Do you have favorite repos that highlight this?
I have an irrational fear of unknown codebases since it feels most of the code is either boilerplate or tied to some framework.
Do you have tips and tricks you use to read codebases?
The reason it always impresses me is that C can look like gobledygook, but yet this codebase is clean and understandable.
If so, then here's distributed consensus in Zig:
https://github.com/coilhq/tigerbeetle/blob/main/src/vsr/repl...
Something that differentiates this from many consensus implementations is that there's no boilerplate networking/multithreading code leaking through, it's all message passing, so that it can be deterministically fuzz tested.
I learned so much, and had so much fun writing this, that I also hope it's an enjoyable read—or please let me know what can be improved!
Here's a windows manager (dwm) and it's docs and build system in 13 files and just around 3000 lines of code.
https://git.suckless.org/dwm/files.html
And sbase, a sort of "busybox-like" set of common *NIX base utils written to be small and portable. Some of the commands are just a few dozen lines.
It's funny because I remember comparing it to mine that I had tried to write during college, and appreciating how much better it is.
Pay attention to how there's a bunch of different types of chess in there too, and how that's factored.
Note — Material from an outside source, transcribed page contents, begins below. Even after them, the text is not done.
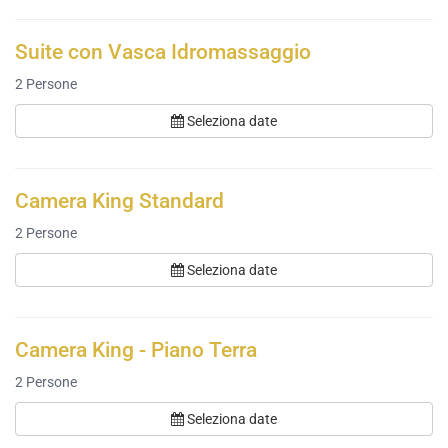
Suite con Vasca Idromassaggio
2
Persone
Seleziona date
Camera King Standard
2
Persone
Seleziona date
Camera King - Piano Terra
2
Persone
Seleziona date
e.g. "assert_equal" is really just "expected == actual" at it's core but it uses both both a block param (a kind of closure) for composing a default message and calls "diff" which is a dumb wrapper around the system "diff" utility (horrors!). There is even some evolved nastiness in there for an API change that uses the existing assert/refute logic to raise an informative message. this is handled with a simple if and not some sort of complex hard-to-follow factory pattern or dependency injection misuse.
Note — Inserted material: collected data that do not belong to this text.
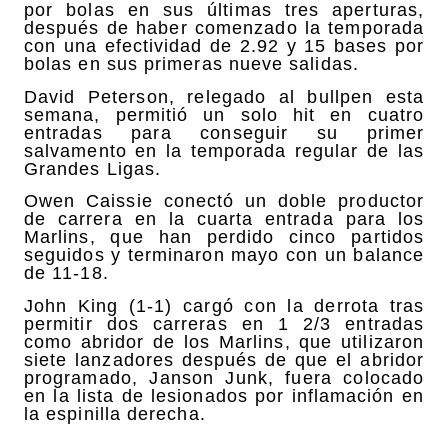
por bolas en sus últimas tres aperturas,
después de haber comenzado la temporada
con una efectividad de 2.92 y 15 bases por
bolas en sus primeras nueve salidas.
David Peterson, relegado al bullpen esta
semana, permitió un solo hit en cuatro
entradas para conseguir su primer
salvamento en la temporada regular de las
Grandes Ligas.
Owen Caissie conectó un doble productor
de carrera en la cuarta entrada para los
Marlins, que han perdido cinco partidos
seguidos y terminaron mayo con un balance
de 11-18.
John King (1-1) cargó con la derrota tras
permitir dos carreras en 1 2/3 entradas
como abridor de los Marlins, que utilizaron
siete lanzadores después de que el abridor
programado, Janson Junk, fuera colocado
en la lista de lesionados por inflamación en
la espinilla derecha.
https://github.com/seattlerb/minitest/blob/master/lib/minite...
The best way to level up is to code. Reading code can be a complementary activity that can bring insights but it's not a way to level up. Active > passive.
> Do you have favorite repos that highlight this?
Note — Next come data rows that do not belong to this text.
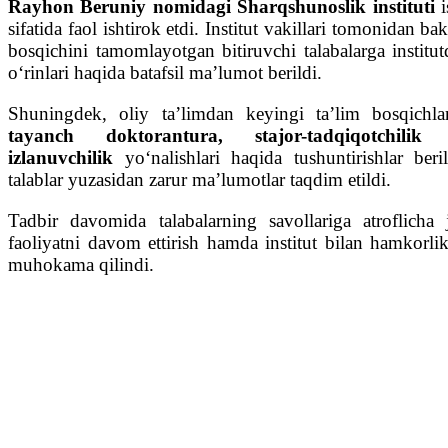
Rayhon Beruniy nomidagi Sharqshunoslik instituti
sifatida faol ishtirok etdi. Institut vakillari tomonidan ba
bosqichini tamomlayotgan bitiruvchi talabalarga instit
o‘rinlari haqida batafsil ma’lumot berildi.
Shuningdek, oliy ta’limdan keyingi ta’lim bosqichl
tayanch doktorantura, stajor-tadqiqotchili
izlanuvchilik
yo‘nalishlari haqida tushuntirishlar beri
talablar yuzasidan zarur ma’lumotlar taqdim etildi.
Tadbir davomida talabalarning savollariga atroflicha 
faoliyatni davom ettirish hamda institut bilan hamkorlik
muhokama qilindi.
For what language? Desktop, mobile? Systems programming or web development? Linux/BSD/etc all have source code available. I believe microsoft has open sourced the .Net Framework or parts of it.
It's like you are learning a foreign language and want us to recommend good books? Can't really help you if you don't tell us the foreign language and your goals for the language ( casual conversation, business, translation, etc ).
I don't know boilerplate-heavy systems like Rails or Django too well. But I just wouldn't suggest starting with reading web app code (though maybe I've ignored reading too much web app code over time).
The easiest code to start thinking about is libraries and things you use today already like the nginx code base or the CPython code base or your logging library or your web server library code.
In these cases maybe you download the repo, build it, see how you could make a small tweak and run it. And soon you're looking through its code to understand how it works.
Another maybe easier technique to start reading more is when you are programming and have an error in a 3rd party library, use grep to find that error in 3rd library code and just start poking around when you do. Maybe add some print statements to it so you can see more of what goes wrong. Try to solve the problem just looking at the code and modifying it instead of using google.
If you ever get into it I'd love to hear from you. Email is on my site and Discord is in my HN profile.
It feels like it has more comments than code. The comments are written in a very nice, understandable language that even activley teaches about concepts that are only adjacent to the code at hand.
E.g. https://github.com/grbl/grbl/blob/master/grbl/stepper.c#L142 or https://github.com/grbl/grbl/blob/master/grbl/stepper.c#L233
I'd suggest this codebase as an excellent lesson in how bloat and complexity enter into the picture over time - I wish the actual commit history was available, but unfortunately the open source release was just a snapshot in time.
Often this will be along the lines of "How does it do X?" - where X is something I either didn't know was possible or that I suspect to be really difficult.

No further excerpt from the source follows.